# Is there a way to make Google Voice Actions (Search) visible?



## AzJazz (Jun 10, 2011)

Since we have lost the capability to do a long press on the "Search" button to get fast access to Google Voice Actions (aka Voice Search) on the GS3, I would like to make it a Lock Screen Shortcut to at least have "faster" access.

(FYI: If you haven't already figured this out, you can change the shortcuts on your Lock Screen via: *Settings >> Security >> Lock screen options >> Shortcuts*)

However, when I try to add GVA as a shortcut, it doesn't appear on the "Select Application" list.
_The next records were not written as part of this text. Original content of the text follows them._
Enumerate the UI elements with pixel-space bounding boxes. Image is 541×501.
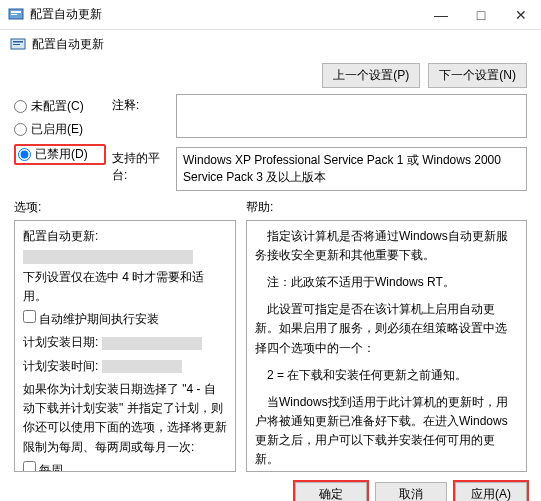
sched-day-combo[interactable] — [102, 337, 202, 350]
notes-label: 注释: — [112, 94, 168, 114]
weekly-checkbox-input[interactable] — [23, 461, 36, 472]
platform-text: Windows XP Professional Service Pack 1 或… — [176, 147, 527, 191]
minimize-button[interactable]: — — [421, 0, 461, 30]
maint-checkbox-input[interactable] — [23, 310, 36, 323]
radio-not-configured[interactable]: 未配置(C) — [14, 98, 106, 115]
footer: 确定 取消 应用(A) — [0, 472, 541, 501]
fields: 注释: 支持的平台: Windows XP Professional Servi… — [112, 94, 527, 191]
radio-disabled[interactable]: 已禁用(D) — [14, 144, 106, 165]
notes-textarea[interactable] — [176, 94, 527, 138]
weekly-checkbox[interactable]: 每周 — [23, 461, 227, 472]
radio-disabled-label: 已禁用(D) — [35, 146, 88, 163]
options-note1: 下列设置仅在选中 4 时才需要和适用。 — [23, 268, 227, 306]
sched-time-label: 计划安装时间: — [23, 359, 98, 373]
maint-checkbox[interactable]: 自动维护期间执行安装 — [23, 310, 227, 329]
help-p1: 指定该计算机是否将通过Windows自动更新服务接收安全更新和其他重要下载。 — [255, 227, 518, 265]
help-p2: 注：此政策不适用于Windows RT。 — [255, 273, 518, 292]
sub-header: 配置自动更新 — [0, 30, 541, 59]
config-area: 未配置(C) 已启用(E) 已禁用(D) 注释: 支持的平台: Windows … — [0, 94, 541, 197]
cancel-button[interactable]: 取消 — [375, 482, 447, 501]
weekly-checkbox-label: 每周 — [39, 463, 63, 472]
pane-headers: 选项: 帮助: — [0, 197, 541, 220]
next-setting-button[interactable]: 下一个设置(N) — [428, 63, 527, 88]
title-bar: 配置自动更新 — □ ✕ — [0, 0, 541, 30]
sched-time-combo[interactable] — [102, 360, 182, 373]
state-radios: 未配置(C) 已启用(E) 已禁用(D) — [14, 94, 106, 191]
policy-icon — [10, 37, 26, 53]
close-button[interactable]: ✕ — [501, 0, 541, 30]
ok-button[interactable]: 确定 — [295, 482, 367, 501]
options-pane[interactable]: 配置自动更新: 下列设置仅在选中 4 时才需要和适用。 自动维护期间执行安装 计… — [14, 220, 236, 472]
radio-not-configured-label: 未配置(C) — [31, 98, 84, 115]
options-title: 配置自动更新: — [23, 227, 227, 246]
maint-checkbox-label: 自动维护期间执行安装 — [39, 312, 159, 326]
sub-header-label: 配置自动更新 — [32, 36, 104, 53]
radio-enabled-label: 已启用(E) — [31, 121, 83, 138]
radio-enabled[interactable]: 已启用(E) — [14, 121, 106, 138]
help-header: 帮助: — [246, 199, 527, 216]
help-p5: 当Windows找到适用于此计算机的更新时，用户将被通知更新已准备好下载。在进入… — [255, 393, 518, 470]
combo-placeholder-1[interactable] — [23, 250, 193, 264]
apply-button[interactable]: 应用(A) — [455, 482, 527, 501]
maximize-button[interactable]: □ — [461, 0, 501, 30]
nav-row: 上一个设置(P) 下一个设置(N) — [0, 59, 541, 94]
window-title: 配置自动更新 — [30, 6, 102, 23]
app-icon — [8, 7, 24, 23]
window-buttons: — □ ✕ — [421, 0, 541, 30]
svg-rect-4 — [13, 41, 23, 43]
svg-rect-1 — [11, 11, 21, 13]
panes: 配置自动更新: 下列设置仅在选中 4 时才需要和适用。 自动维护期间执行安装 计… — [0, 220, 541, 472]
radio-not-configured-input[interactable] — [14, 100, 27, 113]
radio-enabled-input[interactable] — [14, 123, 27, 136]
sched-day-row: 计划安装日期: — [23, 333, 227, 352]
sched-time-row: 计划安装时间: — [23, 357, 227, 376]
svg-rect-2 — [11, 14, 17, 15]
options-header: 选项: — [14, 199, 246, 216]
notes-row: 注释: — [112, 94, 527, 141]
help-p3: 此设置可指定是否在该计算机上启用自动更新。如果启用了服务，则必须在组策略设置中选… — [255, 300, 518, 358]
platform-label: 支持的平台: — [112, 147, 168, 184]
radio-disabled-input[interactable] — [18, 148, 31, 161]
help-p4: 2 = 在下载和安装任何更新之前通知。 — [255, 366, 518, 385]
sched-day-label: 计划安装日期: — [23, 335, 98, 349]
prev-setting-button[interactable]: 上一个设置(P) — [322, 63, 420, 88]
platform-row: 支持的平台: Windows XP Professional Service P… — [112, 147, 527, 191]
help-pane[interactable]: 指定该计算机是否将通过Windows自动更新服务接收安全更新和其他重要下载。 注… — [246, 220, 527, 472]
options-paragraph: 如果你为计划安装日期选择了 "4 - 自动下载并计划安装" 并指定了计划，则你还… — [23, 380, 227, 457]
svg-rect-5 — [13, 44, 20, 45]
Is there a way (via SQLlite, or ???) to get the Voice Search to appear on the available applications list?

*PS:* I would love to assign GVA as a Home button double-press to replace S Voice (which I have deleted), but I suspect that would be a lot harder to accomplish.

*PPS:* If Samsung blocks the new and improved Google Voice Actions when Jelly Bean comes out, I will be even more disappointed.

*PPPS:* When will Google come up with a snazzier name for this? "Google Voice Actions" doesn't exactly roll off the tongue.









Cheers!

AzJazz


----------



## mean sixteen (Nov 20, 2011)

I use nova launcher and double tap my screen for my shortcut. Doesn't help when in an app but otherwise works well for me.

Sent through Mental Telepathy...or my GS3


----------



## AzJazz (Jun 10, 2011)

mean sixteen said:


> I use nova launcher and double tap my screen for my shortcut. Doesn't help when in an app but otherwise works well for me.


Thanks for the suggestion, mean sixteen! I may look into that option down the road, but I'm looking for an option that won't involve changing launchers. I'm really happy with Go Launcher.


----------



## twisted_58 (Feb 27, 2012)

as long as you have the google seach bar on your home screen, the mic icon on that will trigger voice actions. Also btw with JB it will be called google now. Not sure if its a better name but at least its a change


----------



## AzJazz (Jun 10, 2011)

*For anybody interested in getting quick access to Google Voice Search, I created an easy solution.*

Apparently, Samsung has modified the Voice Search application so that it isn't published for other applications to see. To make Google Voice Search visible, we will get rid of the pre-installed version, and then reinstall Google Voice Search from the Market.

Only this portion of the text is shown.